[Start of section]

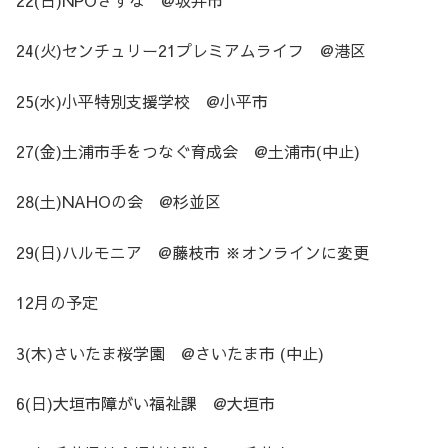
24(火)センチュリー21プレミアムライフ @港区
25(水)小平特別支援学校 @小平市
27(金)土浦市手をつなぐ育成会 @土浦市(中止)
28(土)NAHOの会 @杉並区
29(日)ハルモニア @藤枝市 ※オンラインに変更
12月の予定
3(木)さいたま桜学園 @さいたま市 (中止)
6(日)大垣市障がい福祉課 @大垣市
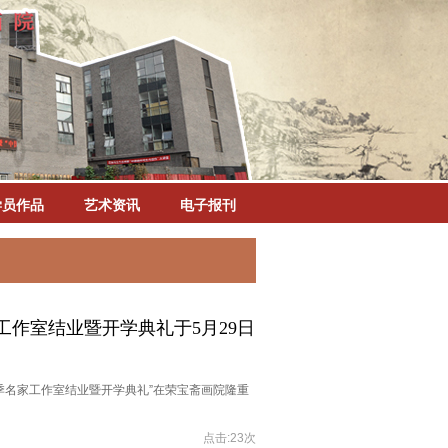
学员作品
艺术资讯
电子报刊
作室结业暨开学典礼于5月29日
院春季名家工作室结业暨开学典礼”在荣宝斋画院隆重
点击:23次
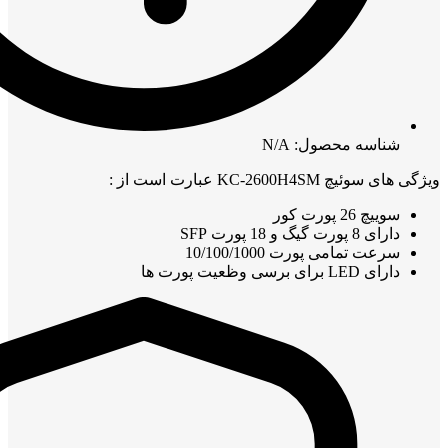
شناسه محصول: N/A
ویژگی های سوئیچ KC-2600H4SM عبارت است از :
سوییچ 26 پورت کور
دارای 8 پورت گیگ و 18 پورت SFP
سرعت تمامی پورت 10/100/1000
دارای LED برای برسی وظعیت پورت ها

[End of section]

• _WORK INSTRUCTIONS_:
From the records above, pull out every line containing the word "پورت".

• _YOUR SOLUTION_:
سوییچ 26 پورت کور
دارای 8 پورت گیگ و 18 پورت SFP
سرعت تمامی پورت 10/100/1000
دارای LED برای برسی وظعیت پورت ها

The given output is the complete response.